WORK TO COMPLETE: The result should be an exact copy of the entries that follow, with no pictures included.

Dataset records

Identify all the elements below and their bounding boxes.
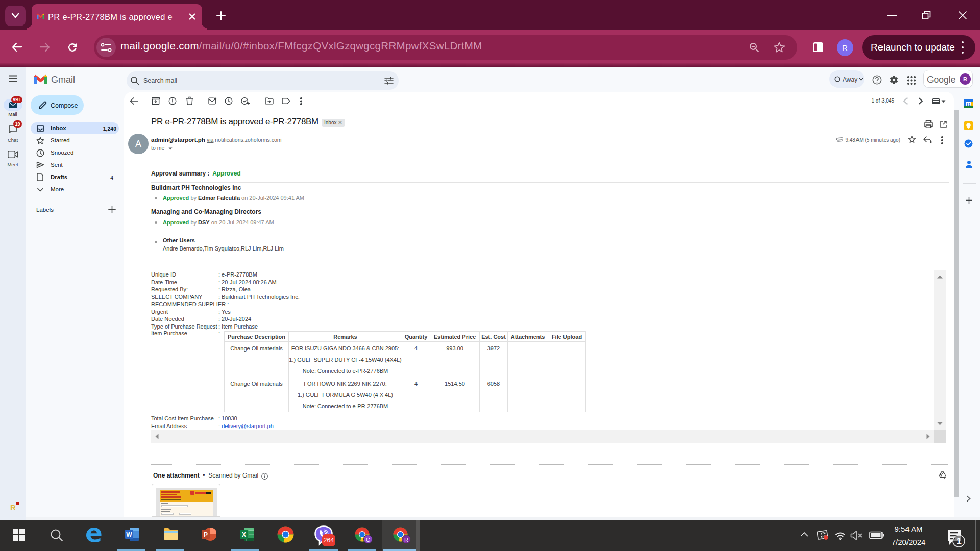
svg-text:31: 31 — [967, 103, 971, 106]
svg-text:X: X — [242, 531, 246, 538]
svg-text:P: P — [204, 531, 208, 538]
svg-text:W: W — [126, 531, 132, 538]
svg-text:1: 1 — [956, 536, 962, 546]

THE COMPLETED TASK:
Identify all the elements below and their bounding boxes.
svg-text:31: 31 — [967, 103, 971, 106]
svg-text:X: X — [242, 531, 246, 538]
svg-text:P: P — [204, 531, 208, 538]
svg-text:W: W — [126, 531, 132, 538]
svg-text:1: 1 — [956, 536, 962, 546]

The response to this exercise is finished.